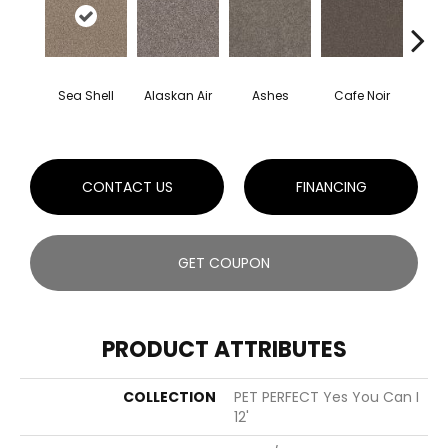
Sea Shell
Alaskan Air
Ashes
Cafe Noir
C
CONTACT US
FINANCING
GET COUPON
PRODUCT ATTRIBUTES
COLLECTION
PET PERFECT Yes You Can I
12'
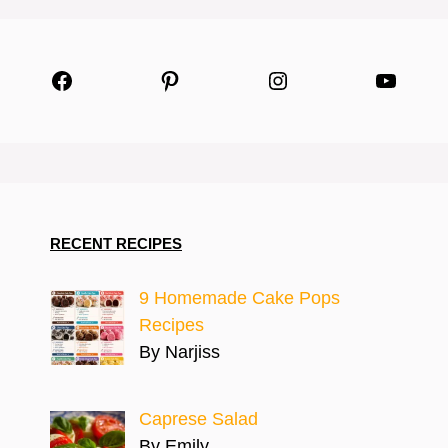
Facebook
Pinterest
Instagram
YouTu
RECENT RECIPES
9 Homemade Cake Pops
Recipes
By Narjiss
Caprese Salad
By Emily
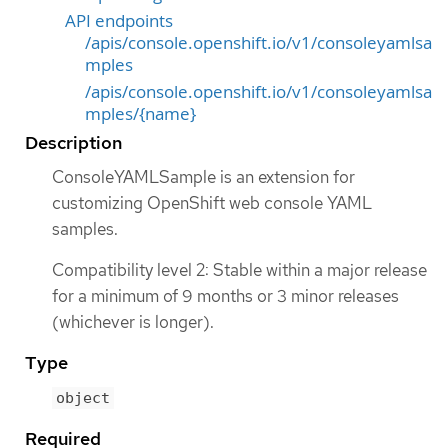
API endpoints
/apis/console.openshift.io/v1/consoleyamlsa
mples
/apis/console.openshift.io/v1/consoleyamlsa
mples/{name}
Description
ConsoleYAMLSample is an extension for
customizing OpenShift web console YAML
samples.
Compatibility level 2: Stable within a major release
for a minimum of 9 months or 3 minor releases
(whichever is longer).
Type
object
Required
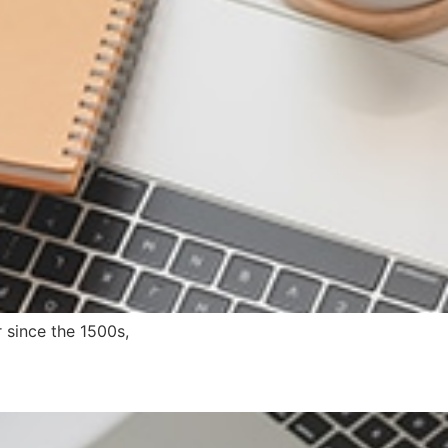
 since the 1500s,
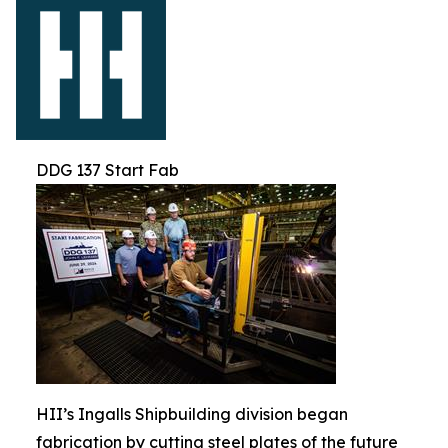
DDG 137 Start Fab
HII’s Ingalls Shipbuilding division began
fabrication by cutting steel plates of the future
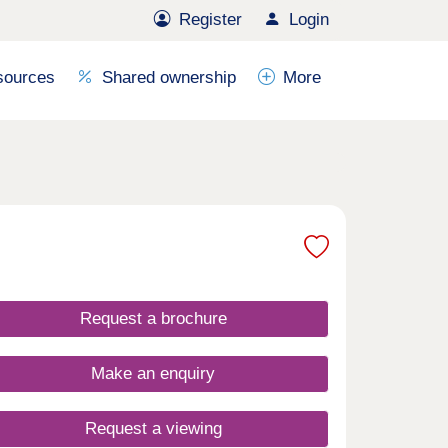
Register
Login
sources
Shared ownership
More
Request a brochure
Make an enquiry
Request a viewing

========================================================================

What is required >>
All of the material must be given again exactly, though no picture may appear in the copy.

Answer to the exercise >>
Sea Shell
Alaskan Air
Ashes
Cafe Noir
C
CONTACT US
FINANCING
GET COUPON
PRODUCT ATTRIBUTES
COLLECTION
PET PERFECT Yes You Can I
12'
Facebook
Pinterest
Instagram
YouTu
RECENT RECIPES
9 Homemade Cake Pops
Recipes
By Narjiss
Caprese Salad
By Emily
API endpoints
/apis/console.openshift.io/v1/consoleyamlsa
mples
/apis/console.openshift.io/v1/consoleyamlsa
mples/{name}
Description
ConsoleYAMLSample is an extension for
customizing OpenShift web console YAML
samples.
Compatibility level 2: Stable within a major release
for a minimum of 9 months or 3 minor releases
(whichever is longer).
Type
object
Required
 since the 1500s,
DDG 137 Start Fab
HII’s Ingalls Shipbuilding division began
fabrication by cutting steel plates of the future
Register
Login
sources
Shared ownership
More
Request a brochure
Make an enquiry
Request a viewing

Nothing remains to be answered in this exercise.